Data entries:
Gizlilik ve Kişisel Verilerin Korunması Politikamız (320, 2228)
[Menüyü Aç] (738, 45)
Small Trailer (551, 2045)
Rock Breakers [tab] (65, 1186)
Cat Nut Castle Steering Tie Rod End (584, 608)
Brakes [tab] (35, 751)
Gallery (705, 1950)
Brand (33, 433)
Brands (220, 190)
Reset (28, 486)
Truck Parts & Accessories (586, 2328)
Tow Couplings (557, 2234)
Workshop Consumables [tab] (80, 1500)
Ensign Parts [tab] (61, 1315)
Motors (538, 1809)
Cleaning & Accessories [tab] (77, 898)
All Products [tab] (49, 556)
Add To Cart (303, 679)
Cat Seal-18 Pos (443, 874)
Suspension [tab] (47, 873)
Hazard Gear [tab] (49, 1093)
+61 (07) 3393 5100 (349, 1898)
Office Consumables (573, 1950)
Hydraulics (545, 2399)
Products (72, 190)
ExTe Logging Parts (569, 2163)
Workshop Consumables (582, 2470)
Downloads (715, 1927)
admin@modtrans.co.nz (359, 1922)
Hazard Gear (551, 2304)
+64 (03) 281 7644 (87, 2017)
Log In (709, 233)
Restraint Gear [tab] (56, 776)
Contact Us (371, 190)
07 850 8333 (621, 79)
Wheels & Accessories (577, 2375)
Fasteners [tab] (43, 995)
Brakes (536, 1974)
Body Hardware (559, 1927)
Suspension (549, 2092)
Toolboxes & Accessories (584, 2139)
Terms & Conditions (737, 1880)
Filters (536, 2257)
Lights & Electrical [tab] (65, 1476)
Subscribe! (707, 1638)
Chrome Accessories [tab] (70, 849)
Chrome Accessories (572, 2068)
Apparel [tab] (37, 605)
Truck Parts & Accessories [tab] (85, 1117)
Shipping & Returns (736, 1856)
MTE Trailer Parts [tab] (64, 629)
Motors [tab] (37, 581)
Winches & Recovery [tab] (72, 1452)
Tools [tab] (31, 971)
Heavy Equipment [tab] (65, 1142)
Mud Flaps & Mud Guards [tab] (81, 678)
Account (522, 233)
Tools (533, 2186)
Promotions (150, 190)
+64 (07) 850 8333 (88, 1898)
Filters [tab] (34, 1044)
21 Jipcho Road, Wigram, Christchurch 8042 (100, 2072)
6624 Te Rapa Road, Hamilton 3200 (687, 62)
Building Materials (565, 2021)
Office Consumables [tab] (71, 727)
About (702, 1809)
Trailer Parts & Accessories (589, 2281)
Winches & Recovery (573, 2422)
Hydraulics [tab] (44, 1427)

Problem description: Every single entry is to be retyped exactly.

Your response:
Gizlilik ve Kişisel Verilerin Korunması Politikamız (320, 2228)
[Menüyü Aç] (738, 45)
Small Trailer (551, 2045)
Rock Breakers [tab] (65, 1186)
Cat Nut Castle Steering Tie Rod End (584, 608)
Brakes [tab] (35, 751)
Gallery (705, 1950)
Brand (33, 433)
Brands (220, 190)
Reset (28, 486)
Truck Parts & Accessories (586, 2328)
Tow Couplings (557, 2234)
Workshop Consumables [tab] (80, 1500)
Ensign Parts [tab] (61, 1315)
Motors (538, 1809)
Cleaning & Accessories [tab] (77, 898)
All Products [tab] (49, 556)
Add To Cart (303, 679)
Cat Seal-18 Pos (443, 874)
Suspension [tab] (47, 873)
Hazard Gear [tab] (49, 1093)
+61 (07) 3393 5100 (349, 1898)
Office Consumables (573, 1950)
Hydraulics (545, 2399)
Products (72, 190)
ExTe Logging Parts (569, 2163)
Workshop Consumables (582, 2470)
Downloads (715, 1927)
admin@modtrans.co.nz (359, 1922)
Hazard Gear (551, 2304)
+64 (03) 281 7644 (87, 2017)
Log In (709, 233)
Restraint Gear [tab] (56, 776)
Contact Us (371, 190)
07 850 8333 (621, 79)
Wheels & Accessories (577, 2375)
Fasteners [tab] (43, 995)
Brakes (536, 1974)
Body Hardware (559, 1927)
Suspension (549, 2092)
Toolboxes & Accessories (584, 2139)
Terms & Conditions (737, 1880)
Filters (536, 2257)
Lights & Electrical [tab] (65, 1476)
Subscribe! (707, 1638)
Chrome Accessories [tab] (70, 849)
Chrome Accessories (572, 2068)
Apparel [tab] (37, 605)
Truck Parts & Accessories [tab] (85, 1117)
Shipping & Returns (736, 1856)
MTE Trailer Parts [tab] (64, 629)
Motors [tab] (37, 581)
Winches & Recovery [tab] (72, 1452)
Tools [tab] (31, 971)
Heavy Equipment [tab] (65, 1142)
Mud Flaps & Mud Guards [tab] (81, 678)
Account (522, 233)
Tools (533, 2186)
Promotions (150, 190)
+64 (07) 850 8333 (88, 1898)
Filters [tab] (34, 1044)
21 Jipcho Road, Wigram, Christchurch 8042 (100, 2072)
6624 Te Rapa Road, Hamilton 3200 (687, 62)
Building Materials (565, 2021)
Office Consumables [tab] (71, 727)
About (702, 1809)
Trailer Parts & Accessories (589, 2281)
Winches & Recovery (573, 2422)
Hydraulics [tab] (44, 1427)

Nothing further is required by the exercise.